To validate our multi-module optimized Fast-SLAM algorithm, we conducted experiments on a real quadruped robot platform operating in an indoor office environment. The robot dog was equipped with a Raspberry Pi 4B as the main controller, a six-axis IMU, and an LD19 laser radar with a 360° scanning range, 10 Hz frequency, and ±2 cm ranging accuracy. The experimental setup included typical indoor obstacles such as desks, chairs, cabinets, and partitions, with the robot following a fixed path for multiple navigation tasks. Data from topics like /scan, /odom, and /imu were collected and analyzed offline using MATLAB to assess performance metrics.

We designed three comparative experiments to evaluate the effectiveness of our optimizations. The first experiment compared the adaptive IRLS strategy against fixed IRLS in laser odometry, measuring trajectory root mean square error (RMSE) and computation time. The results demonstrated that the adaptive approach achieved similar accuracy with significantly reduced processing time, as summarized in the table below:
| Algorithm | Average Time per Frame (ms) | RMSE (m) |
|---|---|---|
| Fixed IRLS | 0.1629 | 0.1446 |
| Adaptive IRLS | 0.0830 | 0.1444 |
The second experiment evaluated the fuzzy adaptive EKF against the standard EKF under dynamic disturbances. The fuzzy adaptive method maintained low localization errors even after initial frames, outperforming the traditional approach:
| Algorithm | Error in First 400 Frames (m) | Error After 400 Frames (m) |
|---|---|---|
| Standard EKF | 0.0284 | 0.1890 |
| Fuzzy Adaptive EKF | 0.0169 | 0.0116 |
The third experiment analyzed the gradient-based particle filter optimization compared to discrete search MLE. The gradient method achieved higher accuracy and faster computation, as shown below:
| Algorithm | Average Time per Frame (ms) | RMSE (m) |
|---|---|---|
| Discrete Search MLE | 0.1208 | 0.0688 |
| Gradient Optimization | 0.0988 | 0.0356 |
Overall, the multi-module optimized Fast-SLAM framework demonstrated substantial improvements in localization accuracy, computational efficiency, and system robustness for the quadruped robot. The integrated approach reduced trajectory errors by up to 48.3% and decreased processing time by 18-49% across modules, confirming its suitability for complex indoor navigation. Additionally, mapping results in real-world environments showed clear boundaries and well-aligned structures, with minimal ghosting or misalignment, further validating the practical applicability of our method.

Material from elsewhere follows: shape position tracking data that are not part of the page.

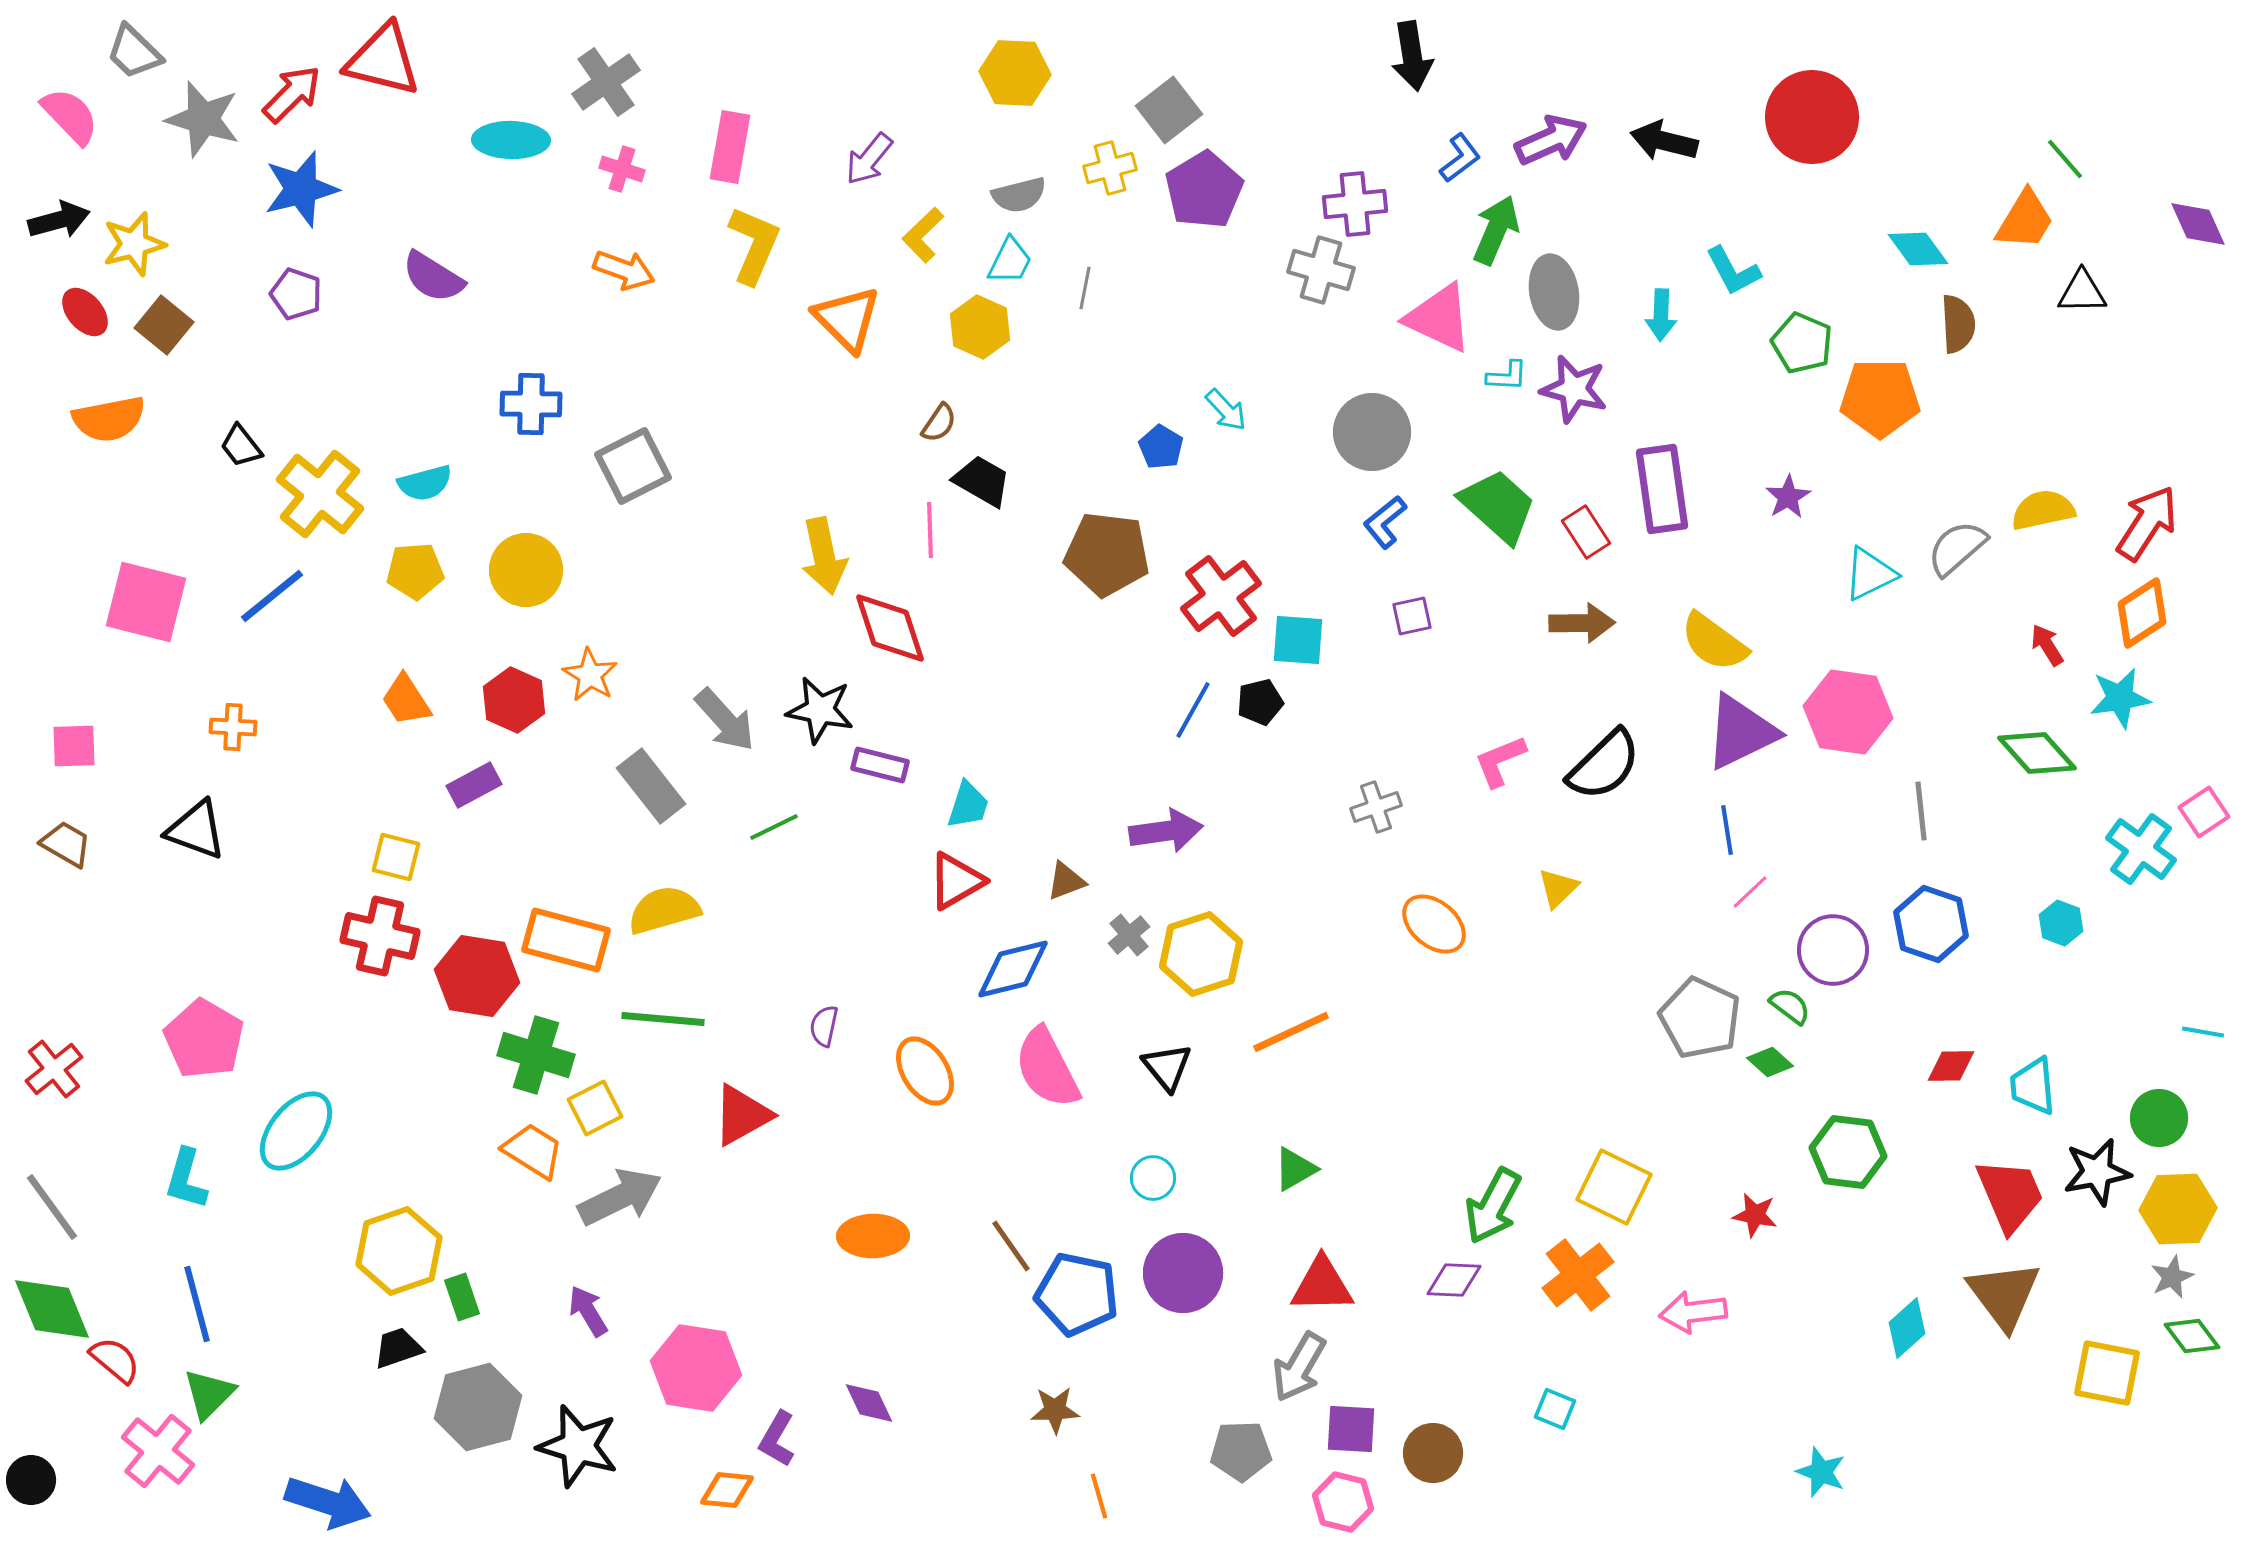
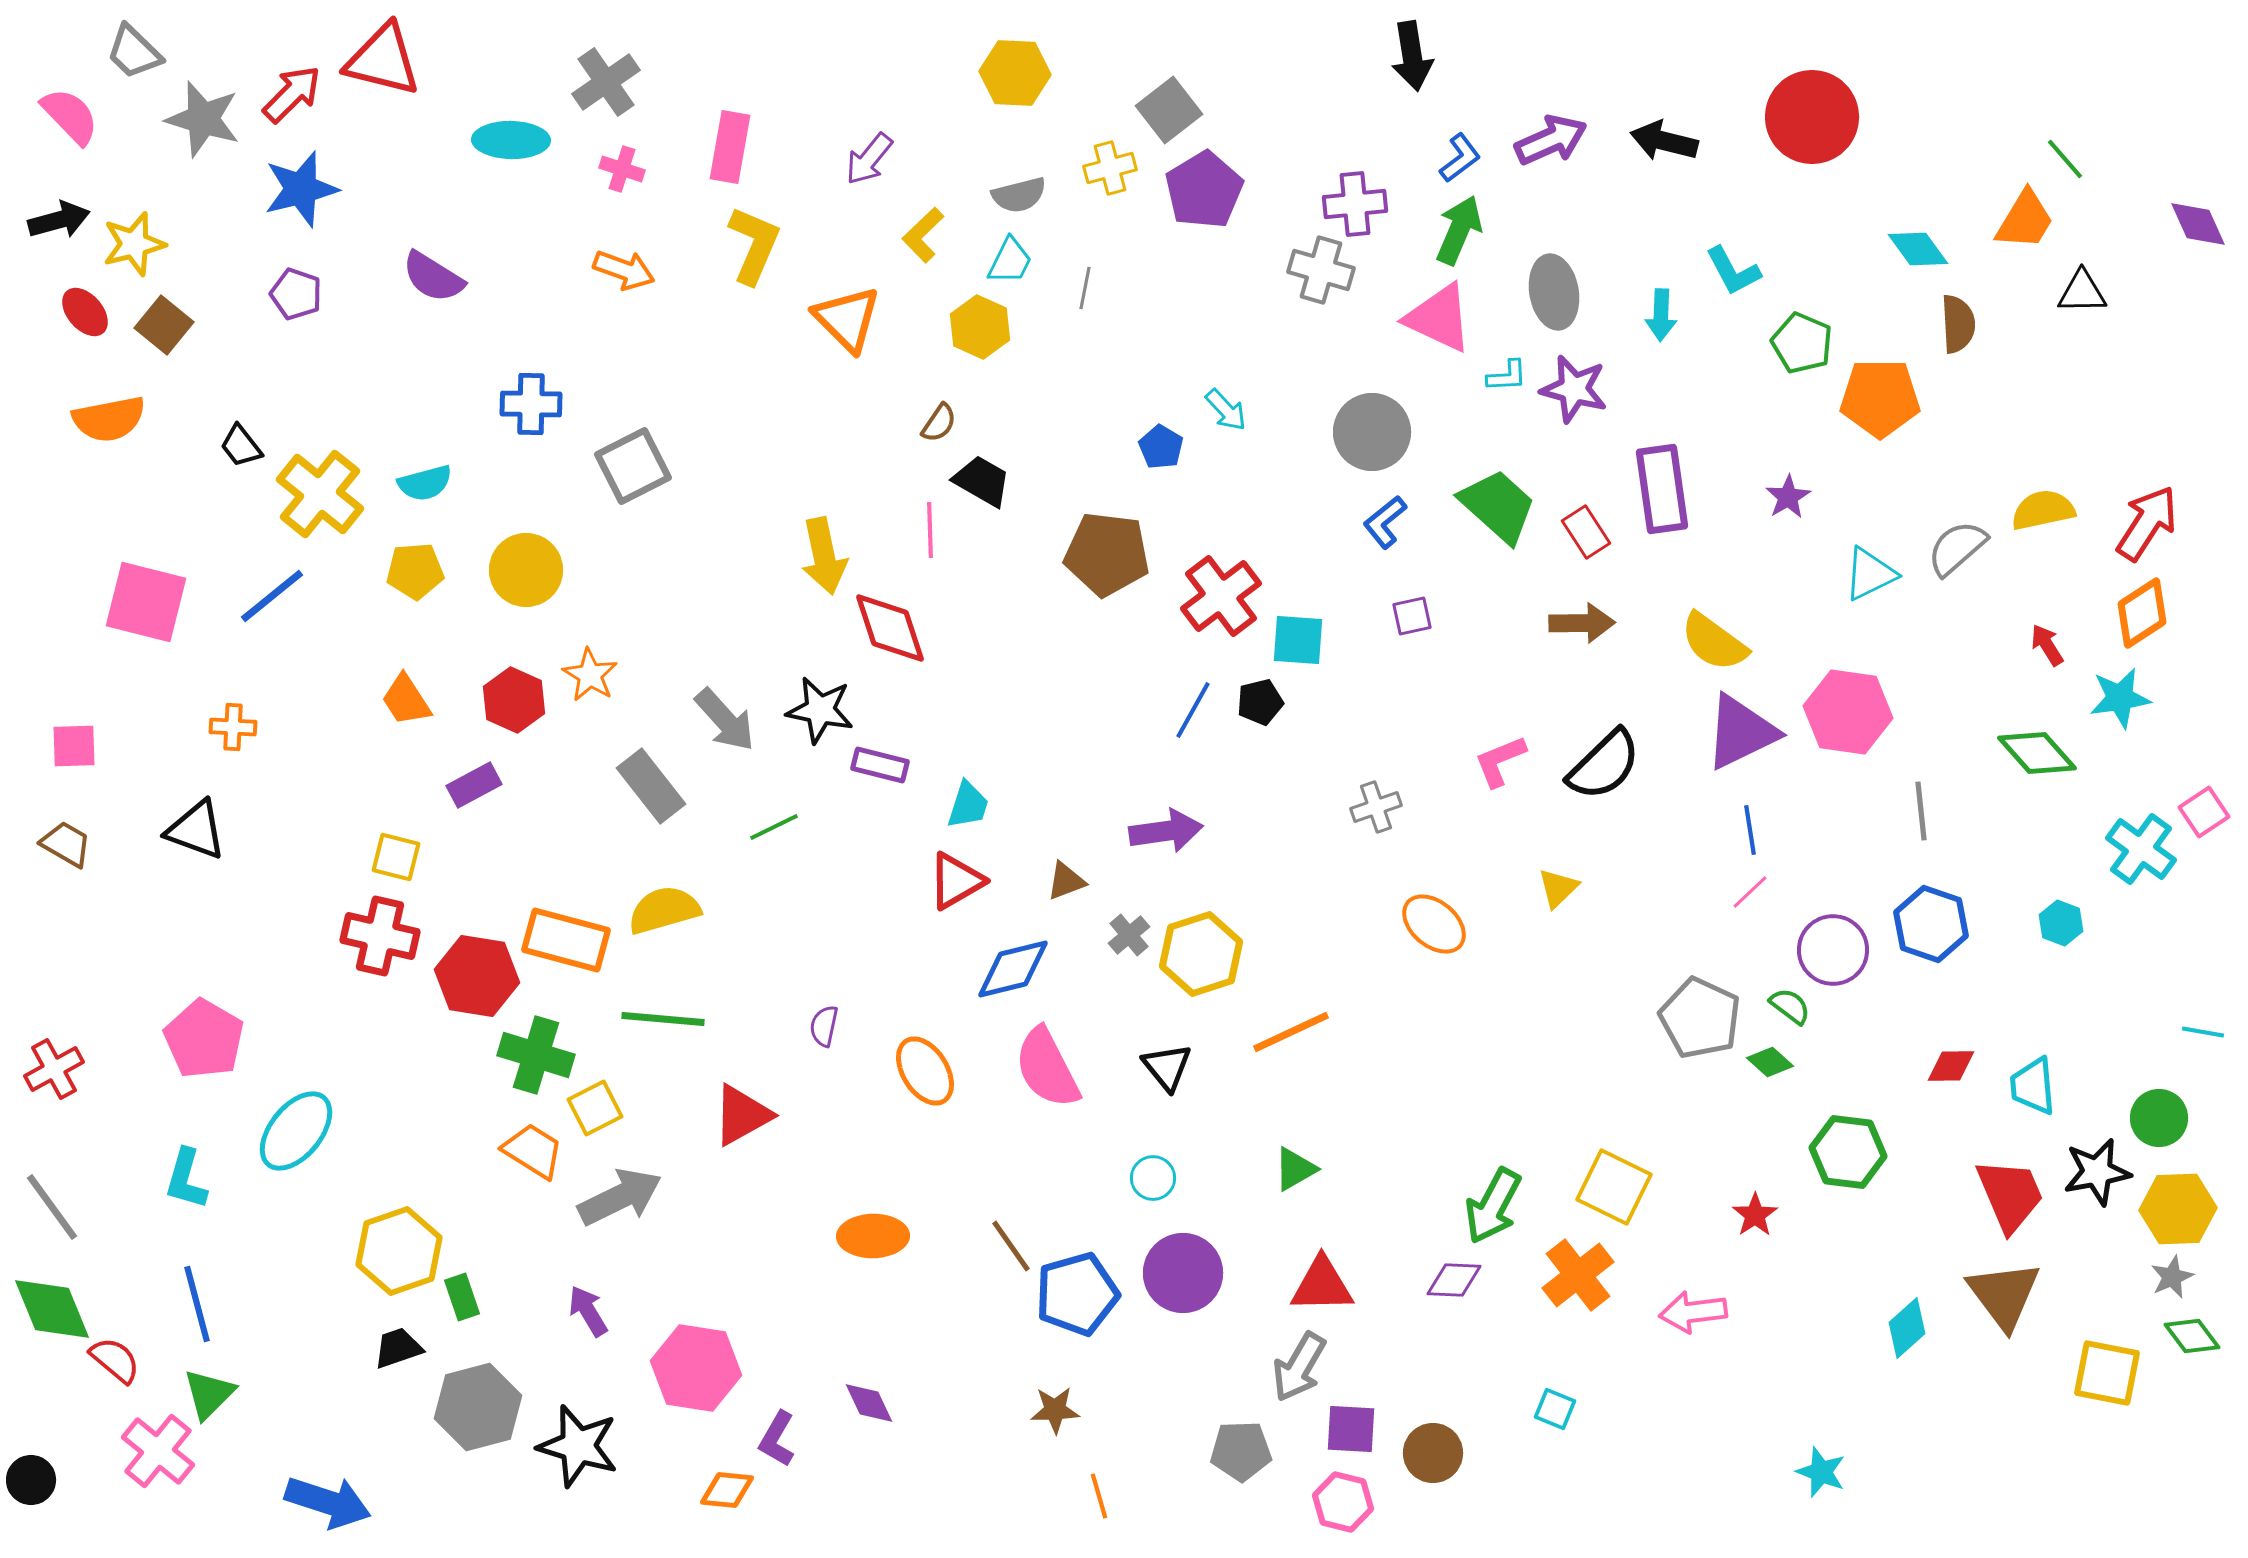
green arrow at (1496, 230): moved 37 px left
cyan L-shape at (1507, 376): rotated 6 degrees counterclockwise
blue line at (1727, 830): moved 23 px right
red cross at (54, 1069): rotated 10 degrees clockwise
red star at (1755, 1215): rotated 27 degrees clockwise
blue pentagon at (1077, 1294): rotated 28 degrees counterclockwise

In conclusion, our multi-module optimized Fast-SLAM algorithm effectively addresses key challenges in indoor navigation for quadruped robots, leveraging adaptive laser odometry, fuzzy EKF, and gradient-based particle filtering to enhance performance. The proposed framework achieves a balance between precision and efficiency, making it viable for dynamic indoor applications. Future work will focus on integrating temporal prediction models and semantic segmentation to handle extreme dynamic scenarios, such as densely moving obstacles, further improving real-time capabilities and overall robustness for robot dog operations.